> _EXERCISE DESCRIPTION_: Only those lines running from the line that contains "23. Februar" through the end of the material are to be written out, each exactly as shown.
#### EXERCISE INPUT
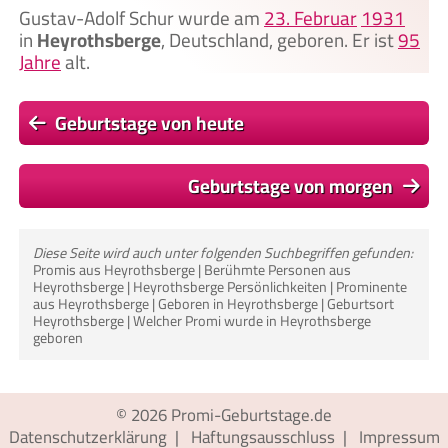
Gustav-Adolf Schur wurde am
23. Februar
1931
in
Heyrothsberge
, Deutschland, geboren. Er ist
95
Jahre
alt.
Geburtstage von heute
Geburtstage von morgen
Diese Seite wird auch unter folgenden Suchbegriffen gefunden:
Promis aus Heyrothsberge | Berühmte Personen aus
Heyrothsberge | Heyrothsberge Persönlichkeiten | Prominente
aus Heyrothsberge | Geboren in Heyrothsberge | Geburtsort
Heyrothsberge | Welcher Promi wurde in Heyrothsberge
geboren
© 2026
Promi-Geburtstage.de
Datenschutzerklärung
|
Haftungsausschluss
|
Impressum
########
> _EXERCISE OUTPUT_:
23. Februar
1931
in
Heyrothsberge
, Deutschland, geboren. Er ist
95
Jahre
alt.
Geburtstage von heute
Geburtstage von morgen
Diese Seite wird auch unter folgenden Suchbegriffen gefunden:
Promis aus Heyrothsberge | Berühmte Personen aus
Heyrothsberge | Heyrothsberge Persönlichkeiten | Prominente
aus Heyrothsberge | Geboren in Heyrothsberge | Geburtsort
Heyrothsberge | Welcher Promi wurde in Heyrothsberge
geboren
© 2026
Promi-Geburtstage.de
Datenschutzerklärung
|
Haftungsausschluss
|
Impressum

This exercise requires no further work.